# What you will do
Search the material for the word "years" and report each line where it turns up.

++++++

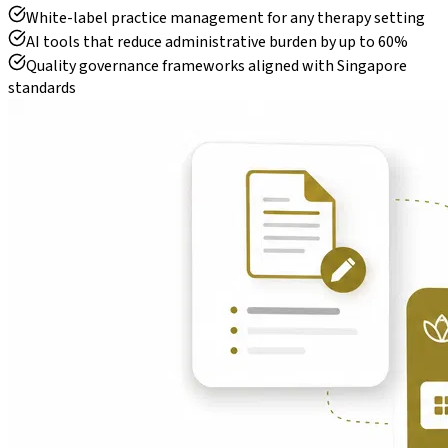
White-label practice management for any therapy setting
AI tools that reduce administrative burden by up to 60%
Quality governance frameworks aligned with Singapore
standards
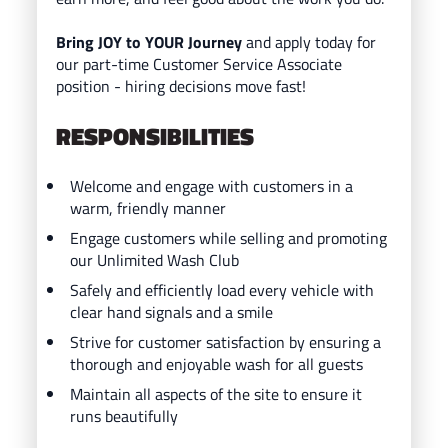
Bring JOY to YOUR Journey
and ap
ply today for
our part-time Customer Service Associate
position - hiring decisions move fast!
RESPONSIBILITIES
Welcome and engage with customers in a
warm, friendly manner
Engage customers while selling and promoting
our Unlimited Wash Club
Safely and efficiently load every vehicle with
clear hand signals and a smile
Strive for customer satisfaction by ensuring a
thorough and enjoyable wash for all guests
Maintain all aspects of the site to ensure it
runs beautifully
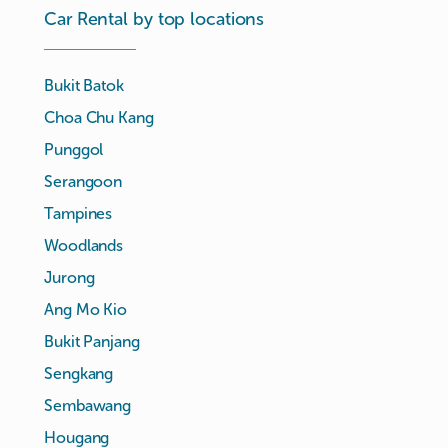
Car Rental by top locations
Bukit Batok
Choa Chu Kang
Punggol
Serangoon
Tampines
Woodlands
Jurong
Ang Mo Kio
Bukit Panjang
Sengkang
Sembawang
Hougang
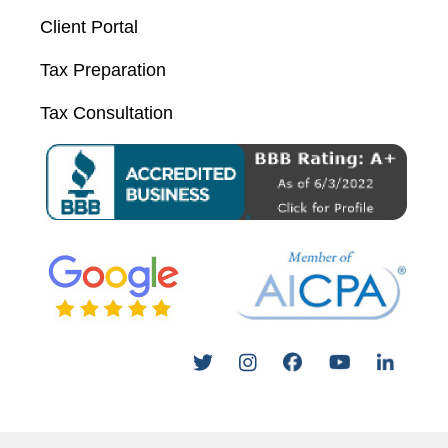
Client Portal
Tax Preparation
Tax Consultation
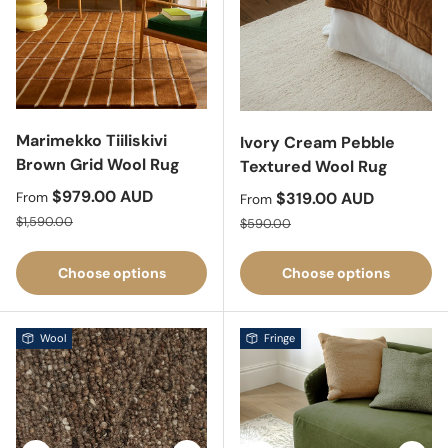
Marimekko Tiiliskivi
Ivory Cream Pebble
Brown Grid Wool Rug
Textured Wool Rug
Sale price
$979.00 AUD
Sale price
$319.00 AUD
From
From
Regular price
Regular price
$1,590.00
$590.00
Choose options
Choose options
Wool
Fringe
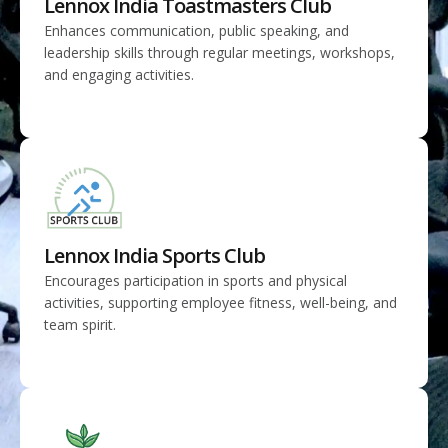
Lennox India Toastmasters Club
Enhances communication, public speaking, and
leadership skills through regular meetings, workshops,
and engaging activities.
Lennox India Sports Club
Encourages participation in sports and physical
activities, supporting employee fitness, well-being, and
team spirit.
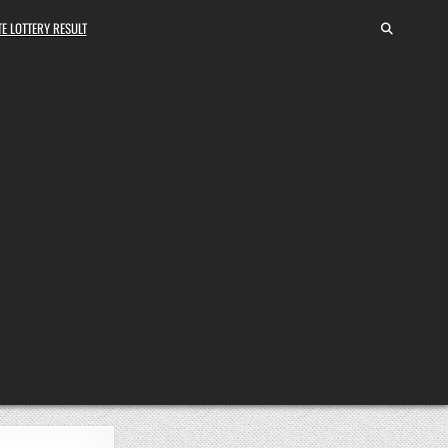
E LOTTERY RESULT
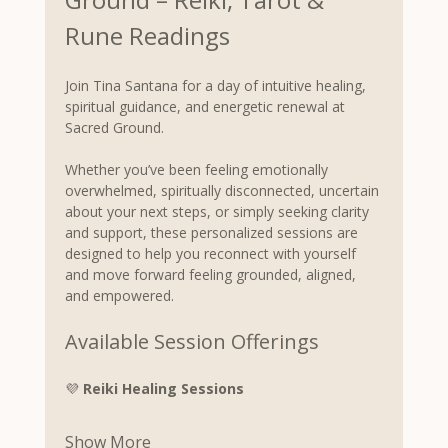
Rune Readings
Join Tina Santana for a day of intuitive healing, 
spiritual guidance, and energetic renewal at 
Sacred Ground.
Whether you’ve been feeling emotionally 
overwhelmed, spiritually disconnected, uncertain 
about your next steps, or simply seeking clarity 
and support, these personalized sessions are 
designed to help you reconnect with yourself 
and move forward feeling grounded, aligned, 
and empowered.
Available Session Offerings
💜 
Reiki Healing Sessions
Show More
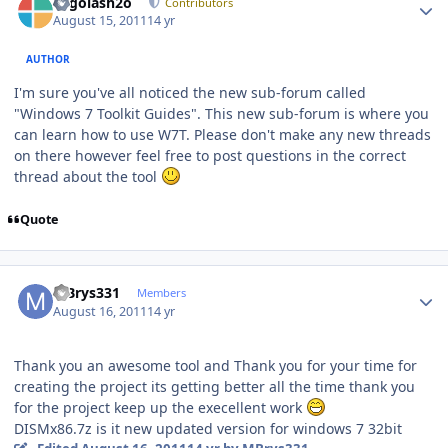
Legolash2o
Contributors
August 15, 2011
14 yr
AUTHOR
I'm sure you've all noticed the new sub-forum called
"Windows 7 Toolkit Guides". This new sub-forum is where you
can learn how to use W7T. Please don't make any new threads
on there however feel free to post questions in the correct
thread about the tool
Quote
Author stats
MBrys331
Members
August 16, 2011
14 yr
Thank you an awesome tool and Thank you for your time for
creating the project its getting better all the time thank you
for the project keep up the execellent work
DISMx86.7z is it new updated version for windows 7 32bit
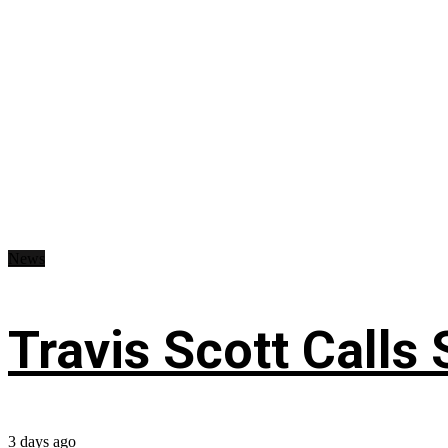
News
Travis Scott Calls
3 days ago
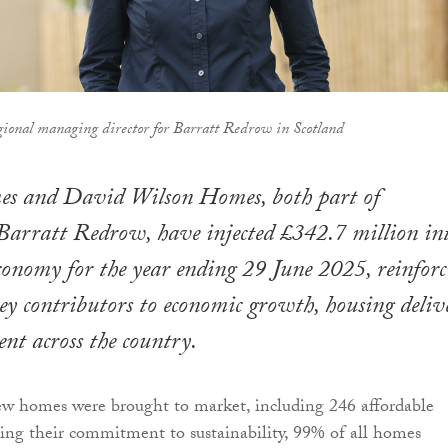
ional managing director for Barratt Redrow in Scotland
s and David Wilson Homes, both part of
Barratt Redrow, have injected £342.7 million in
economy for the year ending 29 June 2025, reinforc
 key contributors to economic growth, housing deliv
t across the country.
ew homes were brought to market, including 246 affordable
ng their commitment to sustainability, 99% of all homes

++++++

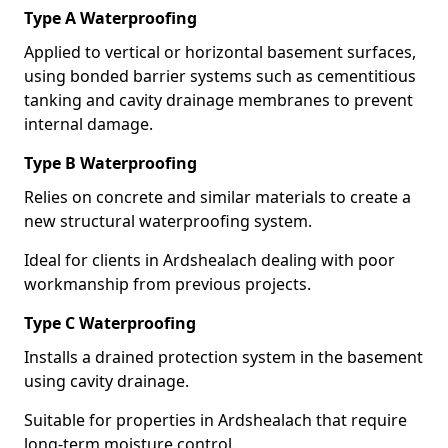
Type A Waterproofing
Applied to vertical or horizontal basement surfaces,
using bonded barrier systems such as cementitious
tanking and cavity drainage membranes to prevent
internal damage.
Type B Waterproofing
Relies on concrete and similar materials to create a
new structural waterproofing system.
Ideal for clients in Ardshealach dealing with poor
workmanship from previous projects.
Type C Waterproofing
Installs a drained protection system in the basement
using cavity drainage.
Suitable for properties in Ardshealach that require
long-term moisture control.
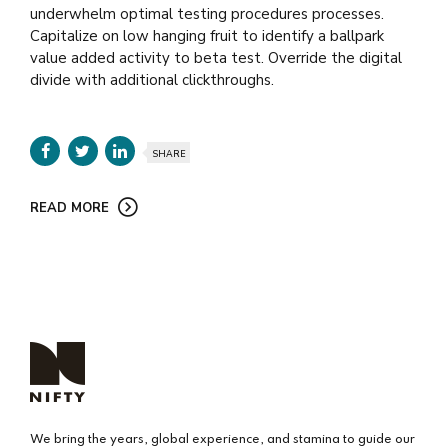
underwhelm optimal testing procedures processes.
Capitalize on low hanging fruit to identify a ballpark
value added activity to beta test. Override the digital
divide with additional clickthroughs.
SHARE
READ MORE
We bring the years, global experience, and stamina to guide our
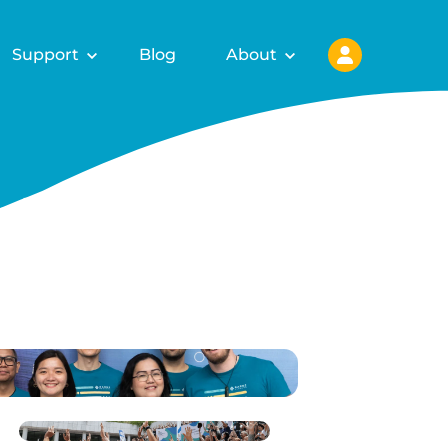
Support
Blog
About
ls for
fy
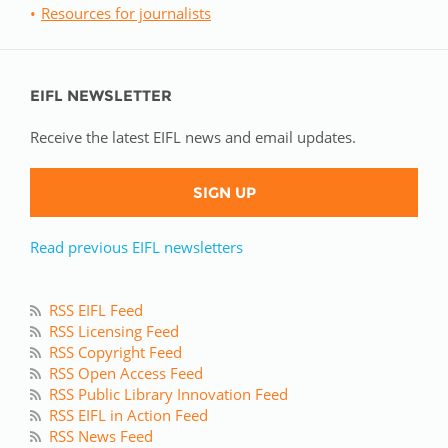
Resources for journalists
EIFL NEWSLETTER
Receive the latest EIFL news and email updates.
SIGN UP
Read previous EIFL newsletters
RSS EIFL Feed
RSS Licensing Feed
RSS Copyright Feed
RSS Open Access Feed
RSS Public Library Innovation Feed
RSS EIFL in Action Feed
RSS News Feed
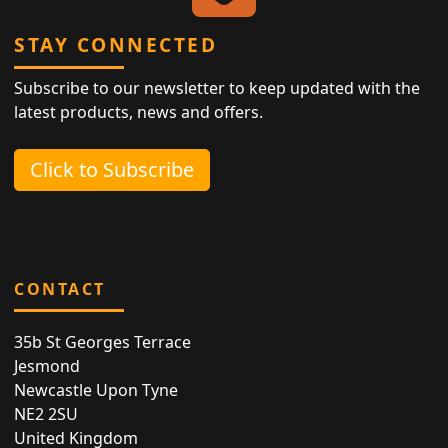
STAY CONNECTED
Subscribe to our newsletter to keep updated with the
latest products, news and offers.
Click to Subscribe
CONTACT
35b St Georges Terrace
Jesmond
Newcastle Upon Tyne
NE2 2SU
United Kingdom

++++++

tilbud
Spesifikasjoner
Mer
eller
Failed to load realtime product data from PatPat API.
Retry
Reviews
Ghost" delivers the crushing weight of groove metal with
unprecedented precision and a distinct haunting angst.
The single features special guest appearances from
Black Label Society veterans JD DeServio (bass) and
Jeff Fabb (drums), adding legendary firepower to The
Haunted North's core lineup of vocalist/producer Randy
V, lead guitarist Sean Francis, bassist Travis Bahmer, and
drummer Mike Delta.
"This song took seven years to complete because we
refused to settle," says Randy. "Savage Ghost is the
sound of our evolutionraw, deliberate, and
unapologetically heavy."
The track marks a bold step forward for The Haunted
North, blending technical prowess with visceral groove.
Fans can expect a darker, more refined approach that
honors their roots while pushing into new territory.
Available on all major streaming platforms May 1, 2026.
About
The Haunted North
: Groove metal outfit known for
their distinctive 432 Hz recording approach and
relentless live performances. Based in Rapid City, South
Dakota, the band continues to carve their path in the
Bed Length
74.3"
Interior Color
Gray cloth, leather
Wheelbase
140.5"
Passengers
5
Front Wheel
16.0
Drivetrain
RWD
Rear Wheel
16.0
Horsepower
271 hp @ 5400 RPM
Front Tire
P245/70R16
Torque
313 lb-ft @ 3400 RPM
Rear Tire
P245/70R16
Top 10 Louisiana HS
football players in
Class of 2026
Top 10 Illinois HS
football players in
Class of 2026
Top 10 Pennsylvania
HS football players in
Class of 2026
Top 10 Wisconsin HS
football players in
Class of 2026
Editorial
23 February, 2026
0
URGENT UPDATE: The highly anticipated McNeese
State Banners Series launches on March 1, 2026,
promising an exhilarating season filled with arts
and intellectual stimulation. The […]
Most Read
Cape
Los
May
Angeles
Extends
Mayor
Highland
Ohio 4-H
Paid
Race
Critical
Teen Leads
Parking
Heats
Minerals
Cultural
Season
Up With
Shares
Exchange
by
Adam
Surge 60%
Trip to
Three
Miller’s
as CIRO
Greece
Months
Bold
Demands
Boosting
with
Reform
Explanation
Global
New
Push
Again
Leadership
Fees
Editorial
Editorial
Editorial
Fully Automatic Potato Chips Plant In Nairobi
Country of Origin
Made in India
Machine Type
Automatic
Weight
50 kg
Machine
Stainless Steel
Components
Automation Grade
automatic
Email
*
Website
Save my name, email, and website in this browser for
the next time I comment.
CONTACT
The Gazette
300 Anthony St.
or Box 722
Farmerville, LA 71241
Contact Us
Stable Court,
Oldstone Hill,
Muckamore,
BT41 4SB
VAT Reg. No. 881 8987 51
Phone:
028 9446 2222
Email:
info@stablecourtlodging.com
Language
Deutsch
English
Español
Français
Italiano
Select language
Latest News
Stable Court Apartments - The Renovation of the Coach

++++++

# Expected answer
We bring the years, global experience, and stamina to guide our
"This song took seven years to complete because we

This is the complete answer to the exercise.